* Work to complete: Among the records that follow, find each line holding the word "quantity" and copy it.

*** Data to examine ***

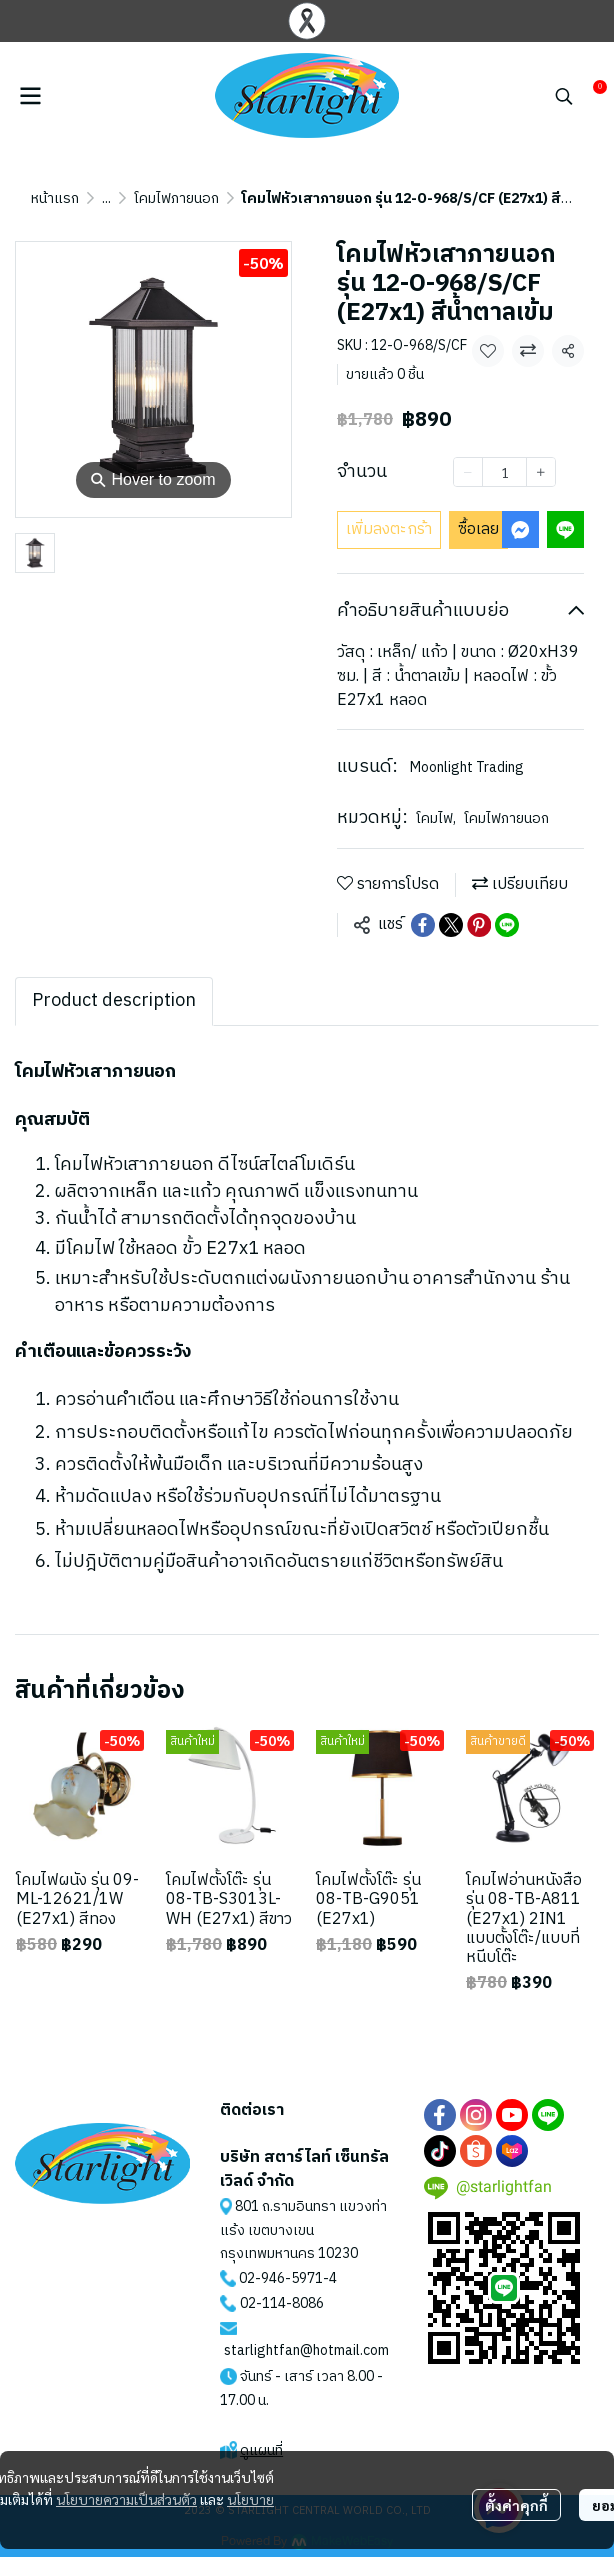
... (106, 198)
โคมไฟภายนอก (176, 198)
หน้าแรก (55, 198)
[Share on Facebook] (423, 925)
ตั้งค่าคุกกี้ (516, 2505)
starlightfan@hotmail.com (306, 2350)
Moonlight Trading (467, 767)
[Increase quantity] (541, 472)
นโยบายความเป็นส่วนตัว (126, 2499)
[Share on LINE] (507, 925)
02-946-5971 (281, 2278)
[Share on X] (451, 925)
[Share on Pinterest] (479, 925)
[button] (564, 96)
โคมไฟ (436, 818)
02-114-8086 (282, 2303)
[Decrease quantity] (468, 472)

*** End of Data to examine ***

* Exercise response:
[Increase quantity] (541, 472)
[Decrease quantity] (468, 472)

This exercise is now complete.